President Donald Trump’s administration is drafting an executive order giving the US military 30 days to devise a new strategy for defeating the Islamic State group, the White House told on Saturday.
A senior administration official told reporters that Trump might sign the order—designed to fulfill one of his main campaign pledges—as early today.
The order is seen as meaning more US forces and military hardware moving into Iraq and Syria.
“We have to get rid of ISIS. We have no choice,” Trump told Fox News in an interview broadcast Thursday, using another acronym for the jihadist group.
“This is evil.

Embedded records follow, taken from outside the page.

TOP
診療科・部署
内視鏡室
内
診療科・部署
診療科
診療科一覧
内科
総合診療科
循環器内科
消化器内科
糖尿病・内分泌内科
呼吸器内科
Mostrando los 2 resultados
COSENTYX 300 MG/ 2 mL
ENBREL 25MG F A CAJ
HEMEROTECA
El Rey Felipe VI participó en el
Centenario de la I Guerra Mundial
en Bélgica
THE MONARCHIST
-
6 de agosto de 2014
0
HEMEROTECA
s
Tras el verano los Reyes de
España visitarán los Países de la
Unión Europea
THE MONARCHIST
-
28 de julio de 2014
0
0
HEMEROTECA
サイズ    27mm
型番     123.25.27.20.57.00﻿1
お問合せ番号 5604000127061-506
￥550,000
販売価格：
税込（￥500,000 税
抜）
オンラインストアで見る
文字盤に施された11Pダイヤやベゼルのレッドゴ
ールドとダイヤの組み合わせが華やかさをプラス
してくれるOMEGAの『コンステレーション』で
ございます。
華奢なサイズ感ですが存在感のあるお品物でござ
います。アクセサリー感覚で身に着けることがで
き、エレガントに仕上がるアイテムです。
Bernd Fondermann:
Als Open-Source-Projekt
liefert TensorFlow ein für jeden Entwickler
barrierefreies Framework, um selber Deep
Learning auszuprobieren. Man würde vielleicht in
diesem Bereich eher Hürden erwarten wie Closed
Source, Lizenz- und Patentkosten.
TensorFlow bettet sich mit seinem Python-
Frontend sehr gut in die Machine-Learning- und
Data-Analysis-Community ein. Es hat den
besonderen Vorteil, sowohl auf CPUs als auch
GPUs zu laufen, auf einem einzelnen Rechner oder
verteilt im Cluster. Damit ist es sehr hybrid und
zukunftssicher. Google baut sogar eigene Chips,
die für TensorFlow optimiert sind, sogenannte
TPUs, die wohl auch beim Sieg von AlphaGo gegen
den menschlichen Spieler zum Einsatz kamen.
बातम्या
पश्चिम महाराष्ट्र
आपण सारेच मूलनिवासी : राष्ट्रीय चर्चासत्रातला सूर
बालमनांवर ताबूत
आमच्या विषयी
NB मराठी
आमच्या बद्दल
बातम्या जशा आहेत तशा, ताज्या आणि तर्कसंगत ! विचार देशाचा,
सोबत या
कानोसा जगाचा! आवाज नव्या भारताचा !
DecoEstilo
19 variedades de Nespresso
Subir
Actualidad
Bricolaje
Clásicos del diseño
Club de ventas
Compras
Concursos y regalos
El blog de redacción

This is a level of evil that we haven’t seen.”
Barack Obama took a longer term view of the anti-IS fight, with a more cautious commitment of US forces, instead ramping up an air war against the violent extremists.
“President Trump might be looking for something with quicker results, that could put some more options on the table,” retired lieutenant general David Barno, who led coalition forces in Afghanistan from 2003 to 2005, told National Public Radio on Friday.
The Wall Street Journal reported that Trump wants the Pentagon to come up with a new set of options for a tougher campaign against IS.
The United States currently has 5,000 troops in Iraq and 500 in Syria as “advisors”—but also US artillery and aircraft to help in the fight.
They have provided substantial support to the assault led by Iraqi forces on Islamic State’s hold on the key city of Mosul.
The slow, steady assault has driven IS fighters out of part of the city on the east bank of the Tigris River, and forces are now preparing an assault on IS-held Mosul neighborhoods on the river’s west bank.
According to reports, an escalation of the US role could involve more US armor and helicopters engaging in the assaults on IS positions together with Iraqi, Turkish and Kurdish forces.
Trump “could elect to put American boots on the ground on larger numbers,” Barno said.
“That all entails new uses of military power... and that opens the prospect of a deeper involvement with more casualties.”